Researchers calculated all feature importance rankings on training data. We consider this a methodological mistake - with deep trees grown on such a small number of observations (`n=299`), the results are of little value, since they are likely driven by noise in the data, rather than underlying relationships. The goal of the paper is to use feature importance for selecting the top features, to be then used to make predictions on the test set with a more parsimonious model. With that goal in mind, it would be preferable in our view to split the data into training, validation and test set and calculate relevant importances on the validation set (e.g. permutation importance). Also, the authors state that the training set is 70% of all observations, which is incosistent to 80% stated in model performance assessment. 

Due to differences in random number generation, it is impossible to fully reproduce the figures in another language, however the researchers repeated importance calculation on 100 different splits, which should minimize the differences.

We rank the features by their importance: the higher the decrease in either impurity or accuracy, the lower the rank - i.e. the more important the feature is.

The ranks from individual runs are aggregated using using Borda's method - i.e. sum individual ranks from multiple runs and rank the sums in ascending order. The same method is applied to aggregating the results of two feature importance assessment methods.


In [5]:
importances = pd.DataFrame(rf_mdi_importance).join(rf_perm_importance)

importances['rank_mdi_dec'] = importances['mean_impurity_decrease_ranksum'].rank()
importances['rank_acc_dec'] = importances['mean_accuracy_decrease_ranksum'].rank()
importances['rank_sum'] = importances['rank_mdi_dec'] + importances['rank_acc_dec']
importances['rank_borda'] = importances['rank_sum'].rank(method='min')
importances = importances.drop(columns=['mean_impurity_decrease_ranksum', 'mean_accuracy_decrease_ranksum'])

importances.sort_values('rank_borda')

Unnamed: 0,rank_mdi_dec,rank_acc_dec,rank_sum,rank_borda
ejection_fraction,2.0,1.0,3.0,1.0
serum_creatinine,1.0,2.0,3.0,1.0
age,3.0,3.0,6.0,3.0
platelets,4.0,4.0,8.0,4.0
creatinine_phosphokinase,5.0,5.0,10.0,5.0
serum_sodium,6.0,6.0,12.0,6.0
high_blood_pressure,7.5,7.0,14.5,7.0
anaemia,7.5,8.0,15.5,8.0
diabetes,10.0,9.0,19.0,9.0
sex,9.0,11.0,20.0,10.0


The table above reproduces key results presented in Table 8 in the original paper. 

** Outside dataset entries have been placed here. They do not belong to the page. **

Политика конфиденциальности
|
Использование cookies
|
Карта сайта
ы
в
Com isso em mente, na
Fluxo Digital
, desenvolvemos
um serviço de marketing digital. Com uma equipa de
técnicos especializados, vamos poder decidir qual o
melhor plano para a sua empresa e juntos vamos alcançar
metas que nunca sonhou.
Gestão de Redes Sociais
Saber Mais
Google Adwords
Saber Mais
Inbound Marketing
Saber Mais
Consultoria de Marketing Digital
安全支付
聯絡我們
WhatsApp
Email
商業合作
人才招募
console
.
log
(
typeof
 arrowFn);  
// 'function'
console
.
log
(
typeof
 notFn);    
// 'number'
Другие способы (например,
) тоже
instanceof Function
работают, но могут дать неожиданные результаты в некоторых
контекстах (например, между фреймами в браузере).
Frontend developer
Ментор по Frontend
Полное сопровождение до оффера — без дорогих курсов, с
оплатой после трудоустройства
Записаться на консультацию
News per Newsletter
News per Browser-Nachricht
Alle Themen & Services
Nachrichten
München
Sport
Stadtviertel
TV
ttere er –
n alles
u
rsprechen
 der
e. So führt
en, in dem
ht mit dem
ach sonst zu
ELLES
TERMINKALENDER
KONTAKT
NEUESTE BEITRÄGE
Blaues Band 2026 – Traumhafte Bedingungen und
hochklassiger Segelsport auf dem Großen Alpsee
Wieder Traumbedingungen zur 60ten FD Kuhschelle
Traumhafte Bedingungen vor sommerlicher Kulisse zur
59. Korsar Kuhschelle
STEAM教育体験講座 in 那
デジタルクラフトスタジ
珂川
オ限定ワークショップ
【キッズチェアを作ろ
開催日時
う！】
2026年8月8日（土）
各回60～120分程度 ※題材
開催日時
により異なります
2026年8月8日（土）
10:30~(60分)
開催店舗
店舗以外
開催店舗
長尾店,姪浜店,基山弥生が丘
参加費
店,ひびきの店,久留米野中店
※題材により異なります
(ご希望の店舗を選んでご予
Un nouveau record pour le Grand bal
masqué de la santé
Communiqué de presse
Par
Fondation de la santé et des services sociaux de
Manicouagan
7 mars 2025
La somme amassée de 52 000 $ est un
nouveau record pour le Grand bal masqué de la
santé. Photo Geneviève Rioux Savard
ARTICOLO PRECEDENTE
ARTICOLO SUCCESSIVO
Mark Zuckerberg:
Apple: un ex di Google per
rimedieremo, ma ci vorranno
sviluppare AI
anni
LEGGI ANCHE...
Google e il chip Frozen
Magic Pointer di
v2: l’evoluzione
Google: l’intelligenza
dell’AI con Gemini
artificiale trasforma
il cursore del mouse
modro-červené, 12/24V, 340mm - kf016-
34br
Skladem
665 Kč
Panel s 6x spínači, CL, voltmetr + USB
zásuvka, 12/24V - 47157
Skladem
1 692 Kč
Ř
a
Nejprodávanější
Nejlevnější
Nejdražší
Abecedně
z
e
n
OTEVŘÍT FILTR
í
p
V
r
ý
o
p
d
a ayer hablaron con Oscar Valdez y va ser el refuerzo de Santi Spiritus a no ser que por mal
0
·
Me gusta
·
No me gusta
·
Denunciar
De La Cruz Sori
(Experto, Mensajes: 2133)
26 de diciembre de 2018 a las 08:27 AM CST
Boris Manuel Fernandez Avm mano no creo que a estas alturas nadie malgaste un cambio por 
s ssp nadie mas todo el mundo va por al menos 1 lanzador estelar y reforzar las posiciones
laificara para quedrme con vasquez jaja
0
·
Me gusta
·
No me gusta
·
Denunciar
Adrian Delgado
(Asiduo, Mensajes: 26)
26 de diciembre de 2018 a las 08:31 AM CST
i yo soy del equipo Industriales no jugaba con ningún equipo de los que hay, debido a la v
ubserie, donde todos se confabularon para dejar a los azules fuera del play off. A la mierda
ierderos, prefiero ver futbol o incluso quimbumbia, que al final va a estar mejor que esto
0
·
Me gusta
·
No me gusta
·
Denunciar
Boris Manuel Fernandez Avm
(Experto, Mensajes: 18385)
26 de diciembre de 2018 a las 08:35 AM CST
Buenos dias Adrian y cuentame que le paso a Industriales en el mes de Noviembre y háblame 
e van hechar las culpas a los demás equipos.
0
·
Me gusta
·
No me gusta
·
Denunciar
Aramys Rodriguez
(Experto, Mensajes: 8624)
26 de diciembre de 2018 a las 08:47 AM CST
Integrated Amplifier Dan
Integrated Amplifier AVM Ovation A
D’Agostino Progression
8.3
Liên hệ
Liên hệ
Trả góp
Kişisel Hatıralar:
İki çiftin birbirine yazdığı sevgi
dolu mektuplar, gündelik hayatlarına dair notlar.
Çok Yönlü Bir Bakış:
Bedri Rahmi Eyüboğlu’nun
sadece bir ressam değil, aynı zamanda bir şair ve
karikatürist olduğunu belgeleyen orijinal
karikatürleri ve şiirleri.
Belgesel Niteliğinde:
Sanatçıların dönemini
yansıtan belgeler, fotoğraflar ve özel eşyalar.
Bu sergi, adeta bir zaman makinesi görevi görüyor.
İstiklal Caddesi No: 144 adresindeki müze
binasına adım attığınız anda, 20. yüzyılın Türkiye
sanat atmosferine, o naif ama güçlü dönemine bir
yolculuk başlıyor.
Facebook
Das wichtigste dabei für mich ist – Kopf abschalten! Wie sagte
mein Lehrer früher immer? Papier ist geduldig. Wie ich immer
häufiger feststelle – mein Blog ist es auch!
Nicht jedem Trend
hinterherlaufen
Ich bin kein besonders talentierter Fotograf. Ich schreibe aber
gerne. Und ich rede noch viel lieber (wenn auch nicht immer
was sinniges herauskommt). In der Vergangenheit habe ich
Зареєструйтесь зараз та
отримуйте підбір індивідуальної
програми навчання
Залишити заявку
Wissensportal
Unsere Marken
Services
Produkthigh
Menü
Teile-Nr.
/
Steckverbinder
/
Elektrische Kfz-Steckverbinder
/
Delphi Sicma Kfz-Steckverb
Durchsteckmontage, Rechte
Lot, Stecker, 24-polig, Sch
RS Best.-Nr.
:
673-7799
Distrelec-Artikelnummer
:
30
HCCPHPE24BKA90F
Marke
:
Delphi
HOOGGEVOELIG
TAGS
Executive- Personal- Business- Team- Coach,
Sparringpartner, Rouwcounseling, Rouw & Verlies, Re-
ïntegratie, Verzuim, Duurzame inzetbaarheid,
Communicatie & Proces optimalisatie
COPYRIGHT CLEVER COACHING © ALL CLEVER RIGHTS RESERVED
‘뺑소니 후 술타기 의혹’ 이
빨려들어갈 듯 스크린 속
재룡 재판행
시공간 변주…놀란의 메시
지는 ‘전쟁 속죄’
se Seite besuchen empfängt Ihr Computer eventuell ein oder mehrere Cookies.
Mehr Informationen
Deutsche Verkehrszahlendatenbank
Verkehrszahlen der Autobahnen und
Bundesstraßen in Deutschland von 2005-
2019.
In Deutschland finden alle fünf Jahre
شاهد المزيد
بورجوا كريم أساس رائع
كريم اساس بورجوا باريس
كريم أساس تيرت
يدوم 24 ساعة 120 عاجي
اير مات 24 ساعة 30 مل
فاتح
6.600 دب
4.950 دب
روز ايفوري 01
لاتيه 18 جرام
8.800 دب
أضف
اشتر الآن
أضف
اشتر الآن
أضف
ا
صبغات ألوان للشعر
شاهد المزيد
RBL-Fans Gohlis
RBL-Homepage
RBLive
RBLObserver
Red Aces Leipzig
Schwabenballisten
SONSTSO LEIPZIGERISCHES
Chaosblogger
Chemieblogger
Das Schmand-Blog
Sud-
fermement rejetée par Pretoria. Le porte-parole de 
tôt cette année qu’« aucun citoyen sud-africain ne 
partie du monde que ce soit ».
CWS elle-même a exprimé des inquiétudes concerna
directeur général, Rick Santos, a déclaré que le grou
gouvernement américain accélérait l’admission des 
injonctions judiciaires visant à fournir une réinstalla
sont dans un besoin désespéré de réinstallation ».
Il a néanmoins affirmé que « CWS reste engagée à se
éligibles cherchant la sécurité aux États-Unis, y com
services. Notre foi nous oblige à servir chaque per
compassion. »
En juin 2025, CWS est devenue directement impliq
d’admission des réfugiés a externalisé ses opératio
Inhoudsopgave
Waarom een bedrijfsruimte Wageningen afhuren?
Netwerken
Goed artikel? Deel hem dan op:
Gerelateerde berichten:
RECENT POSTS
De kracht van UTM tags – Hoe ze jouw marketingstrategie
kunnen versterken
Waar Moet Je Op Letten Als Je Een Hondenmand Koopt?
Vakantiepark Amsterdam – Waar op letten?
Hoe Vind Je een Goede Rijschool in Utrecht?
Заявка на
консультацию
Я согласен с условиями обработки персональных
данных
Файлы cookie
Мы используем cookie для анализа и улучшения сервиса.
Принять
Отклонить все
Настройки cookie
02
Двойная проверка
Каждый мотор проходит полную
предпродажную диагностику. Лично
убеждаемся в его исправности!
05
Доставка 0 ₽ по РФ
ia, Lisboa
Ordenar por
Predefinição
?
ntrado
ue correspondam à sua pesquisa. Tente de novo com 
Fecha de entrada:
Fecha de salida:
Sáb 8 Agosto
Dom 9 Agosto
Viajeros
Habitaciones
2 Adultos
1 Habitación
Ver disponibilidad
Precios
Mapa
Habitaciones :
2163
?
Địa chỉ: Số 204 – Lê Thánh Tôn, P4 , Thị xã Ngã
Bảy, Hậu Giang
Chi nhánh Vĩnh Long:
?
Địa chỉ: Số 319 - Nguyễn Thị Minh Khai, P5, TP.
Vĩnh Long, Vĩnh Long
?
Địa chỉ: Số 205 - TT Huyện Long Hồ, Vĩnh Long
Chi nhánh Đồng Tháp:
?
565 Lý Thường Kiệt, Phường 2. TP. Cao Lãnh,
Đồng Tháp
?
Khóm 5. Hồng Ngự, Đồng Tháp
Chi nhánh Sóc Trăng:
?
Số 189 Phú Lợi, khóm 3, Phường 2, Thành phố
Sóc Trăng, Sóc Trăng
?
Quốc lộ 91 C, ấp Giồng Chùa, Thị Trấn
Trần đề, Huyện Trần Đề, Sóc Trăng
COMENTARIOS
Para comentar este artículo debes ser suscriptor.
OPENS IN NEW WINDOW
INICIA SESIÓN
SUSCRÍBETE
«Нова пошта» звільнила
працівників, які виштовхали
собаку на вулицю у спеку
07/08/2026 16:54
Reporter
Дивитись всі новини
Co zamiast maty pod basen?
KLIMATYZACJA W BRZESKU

The results are broadly aligned - top three features are the same. However, in the original paper authros found the Serum creatinine feature to be the most important, with both methods ranking it first. In our results, the two methods disagree, hence both features are considered equally important. We suspect this is due to the fact that the authors used training data to calculate feature importance, which is prone to overfitting and more likely to be driven by random noise.

Outside of top three features, the results diverge, e.g. we found Platelets feature to be the 4th most important, while the authors found it to be the 6th most important, we also found Age to be the 2nd least important feature, while authors placed it in the middle of the pack.

Our results confirm that the authors' choice of the top two features for the final model was justified. However, the misalignment between the rest of the ranking casts doubt on robustness of Random Forest and feature importance ranking as part of the scientific method.

## Summary

Overall, our key results align with authors' findings with Random Forest. Due to a number of decisions by the original paper's authors, it is impossible to fully reproduce the results. We believe that the authors should have provided more information on the hyperparameter tuning and should have used more robust methods for feature importance assessment. We also believe that the performance assessment was flawed, since authors decided to report best results instead of means.